From the dictionary of idioms, “all in good time” is described as the idea that for those who wait, and are patient, good things will happen. But in the world of network visibility and monitoring, the phrase should read “all in accurate time”, where the ability to see everything accurately and with high-fidelity is extremely important.

The importance of seeing all cannot be understated. If all can’t be seen, then how can you know exactly what or who is using your network? And if the activity is malicious in nature, what is happening, and how is it being done? If the network monitoring tools being used cannot see all, then an accurate view cannot be guaranteed. Many of these tools, whether they are commercial or open source software that will run on the available hardware, or a turnkey appliance product, may not be seeing everything on the network that is being analyzed. This is mainly because the underlying hardware devices that are physically connected to the network were never designed to see all.

These network interfaces (NICs) were designed for high performance endpoint communications, meaning that the NIC really only has to see all messages (packets) within the conversations it is engaged in, not every packet, from every conversation on the network. Some NICs are very good at seeing most, but when it comes to micro bursts of activity (when network utilization hits 100% for very short periods of time), especially with small packet sizes, they typically fall short. NICs specifically designed for capturing all traffic have dedicated buffer memory, and the ability to have large buffers in host memory, which can essentially eliminate packet loss.

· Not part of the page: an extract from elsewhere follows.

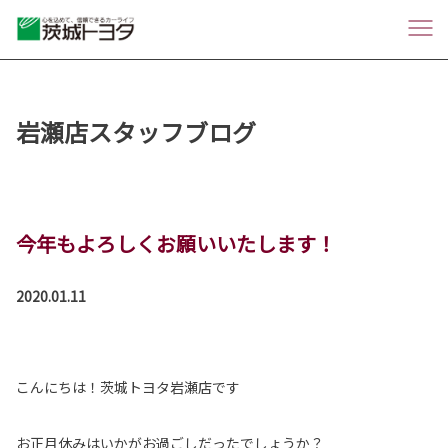
岩瀬店スタッフブログ
今年もよろしくお願いいたします！
2020.01.11
こんにちは！茨城トヨタ岩瀬店です
お正月休みはいかがお過ごしだったでしょうか？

When it comes to timing in network monitoring, good time is accurate time. When something bad occurs on the network, when and in what order it happened is extremely important. Accurate timing falls into three main areas – packet timestamping, packet time ordering, and timestamp clock synchronization.

For precision network and or application performance analysis, where inter-packet timing is important, a hardware derived timestamp is a requirement. This allows precise relative latency measurement between packets. Kernel (software) derived timestamps continue to get better and better as processor cores get faster, and the performance of the kernel clock continues to be optimized. As these improvements are happening, network speeds are increasing. 40Gbps and 100Gbps networks are becoming more common, and at these speeds, many of the packets captured will have identical timestamps because the resolution of the timestamp clock isn’t precise enough. And if this monitoring is being done with a standard NIC, packets on a given network segment will arrive on different interfaces with different timing. In this scenario it is impossible to know which packet came before another.

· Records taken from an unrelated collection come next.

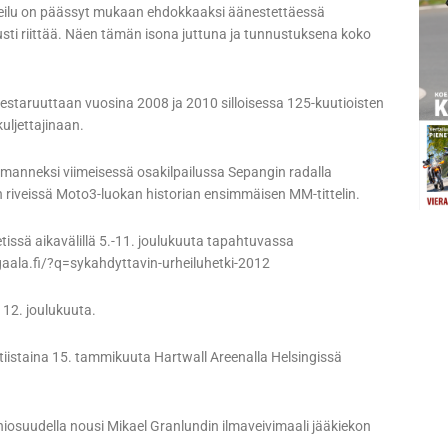
heilu on päässyt mukaan ehdokkaaksi äänestettäessä
usti riittää. Näen tämän isona juttuna ja tunnustuksena koko
staruuttaan vuosina 2008 ja 2010 silloisessa 125-kuutioisten
uljettajinaan.
anneksi viimeisessä osakilpailussa Sepangin radalla
n riveissä Moto3-luokan historian ensimmäisen MM-tittelin.
issä aikavälillä 5.-11. joulukuuta tapahtuvassa
ala.fi/?q=sykahdyttavin-urheiluhetki-2012
 12. joulukuuta.
 tiistaina 15. tammikuuta Hartwall Areenalla Helsingissä
osuudella nousi Mikael Granlundin ilmaveivimaali jääkiekon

Many specialized packet capture NICs have the ability to merge packets from many ports into a single stream in hardware, which guarantees that the application software can assume that packets are being delivered in the exact order they traversed the network. If the packets are not delivered in order to the application, it is nearly impossible to sort them in time order using only software. When it comes to applications like Suricata (an open source IDS application) start receiving packets in the wrong order, those packets and flows are by default dropped and not analyzed any further. If the packet ordering doesn’t make sense, these types of cybersecurity applications do not continue the processing to a deeper level. There could be suspicious activity on the network that goes undetected because these malicious flows are dropped before any serious threat detection processing is completed.

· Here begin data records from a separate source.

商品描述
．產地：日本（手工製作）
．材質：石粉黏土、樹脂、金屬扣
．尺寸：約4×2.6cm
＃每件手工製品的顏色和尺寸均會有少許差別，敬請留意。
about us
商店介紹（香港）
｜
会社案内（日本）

Latency in today’s modern high-speed networks are continuing to shrink. Even ISPs providing internet service to homes can have sub millisecond latency performance! To accurately measure the time it takes for a packet to travel from host A, to host B, both hosts must be precisely synchronized to the same master clock. The accuracy limitations of a kernel-derived timestamp clock also impact the ability to accurately synchronize that kernel clock to an external source. It is not possible to know (even to the microsecond) exactly when something happened, or how long it took to happen. This can affect the accuracy of the overall picture being taken of the network at any point in time.